Maybe this should be Mitt Romney's new campaign logo
It turns out that the implications of David Corn's explosive scoop
about how Mitt Romney misrepresented
his role in Bain's investment in a medical-waste firm that disposed of aborted fetuses goes far beyond that specific investment. The short version of that story is that while Romney claimed publicly to have had no role in the investment because it took place after he started working on the Salt Lake Olympics, he actually had an active role in the investment, according to legal documents obtained by Corn.

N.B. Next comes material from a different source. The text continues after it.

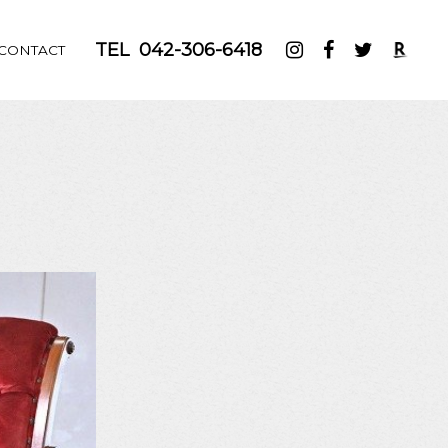
TEL
042-306-6418
CONTACT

Where there's smoke there's fire, and as Salon's Alex Seitz-Wald points out, if Romney lied about that investment, then he also appears to have lied in his official financial disclosure forms filed with the government.
Twice, first in 2007 during his earlier presidential bid and again this year, Romney filed personal disclosure forms with the Office of Government Ethics which explicitly state that Romney left Bain in early 1999. “Mr. Romney retired from Bain Capital on February 11, 1999 to head the Salt Lake Organizing Committee. Since February 11, 1999, Mr. Romney has not had any active role with any Bain Capital entity and has not been involved in the operations of any Bain Capital entity in any way,” his ethics filings from June state.
But as Corn's report details, that timeline doesn't add up. Romney personally signed documents after
February of 1999 related to the human-waste disposal deal and SEC documents also indicate he was a key investor in the deal. Moreover, according to contemporaneous public reports from Bain and the Boston Herald
, Romney did not sever all ties or management responsibilities when he assumed his job running the winter Olympics.
Bottom line: Romney's story doesn't compute, and given that the credibility of all the defenses he makes to Bain criticism depend on whether or not you take his word, he's got a real problem developing—if the media is paying attention.